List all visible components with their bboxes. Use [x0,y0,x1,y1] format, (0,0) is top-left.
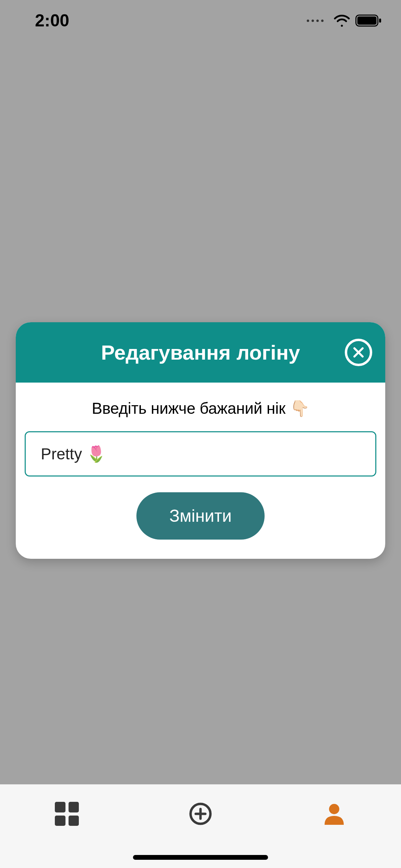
wifi-icon [334,14,350,27]
nickname-input[interactable] [25,431,376,477]
modal-title: Редагування логіну [101,341,300,364]
tab-grid[interactable] [29,800,105,828]
status-indicators [307,14,382,27]
tab-add[interactable] [163,800,238,828]
svg-point-3 [329,804,339,814]
modal-body: Введіть нижче бажаний нік 👇🏻 Змінити [16,383,385,559]
tab-bar [0,784,401,868]
nickname-input-wrap [25,431,376,477]
battery-icon [355,14,382,27]
plus-circle-icon [189,802,212,825]
close-icon [352,346,365,359]
cell-signal-icon [307,20,324,22]
status-time: 2:00 [35,11,69,31]
modal-header: Редагування логіну [16,322,385,383]
close-button[interactable] [345,339,372,366]
submit-button[interactable]: Змінити [136,492,265,540]
grid-icon [55,802,79,826]
status-bar: 2:00 [0,0,401,41]
svg-rect-6 [379,19,381,23]
edit-login-modal: Редагування логіну Введіть нижче бажаний… [16,322,385,559]
svg-rect-5 [357,16,377,25]
person-icon [322,801,347,826]
tab-profile[interactable] [296,800,372,828]
modal-subtitle: Введіть нижче бажаний нік 👇🏻 [25,399,376,418]
home-indicator [133,855,268,860]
========
- **Task description**: Retype the records above exactly, leaving every picture out of your copy.

- **Response area**:
List all visible components with their bboxes. Use [x0,y0,x1,y1] format, (0,0) is top-left.
wifi-icon [334,14,350,27]
nickname-input[interactable] [25,431,376,477]
modal-title: Редагування логіну [101,341,300,364]
tab-grid[interactable] [29,800,105,828]
status-indicators [307,14,382,27]
tab-add[interactable] [163,800,238,828]
svg-point-3 [329,804,339,814]
modal-body: Введіть нижче бажаний нік 👇🏻 Змінити [16,383,385,559]
tab-bar [0,784,401,868]
nickname-input-wrap [25,431,376,477]
battery-icon [355,14,382,27]
plus-circle-icon [189,802,212,825]
close-icon [352,346,365,359]
cell-signal-icon [307,20,324,22]
status-time: 2:00 [35,11,69,31]
modal-header: Редагування логіну [16,322,385,383]
close-button[interactable] [345,339,372,366]
submit-button[interactable]: Змінити [136,492,265,540]
grid-icon [55,802,79,826]
status-bar: 2:00 [0,0,401,41]
svg-rect-6 [379,19,381,23]
edit-login-modal: Редагування логіну Введіть нижче бажаний… [16,322,385,559]
svg-rect-5 [357,16,377,25]
person-icon [322,801,347,826]
tab-profile[interactable] [296,800,372,828]
modal-subtitle: Введіть нижче бажаний нік 👇🏻 [25,399,376,418]
home-indicator [133,855,268,860]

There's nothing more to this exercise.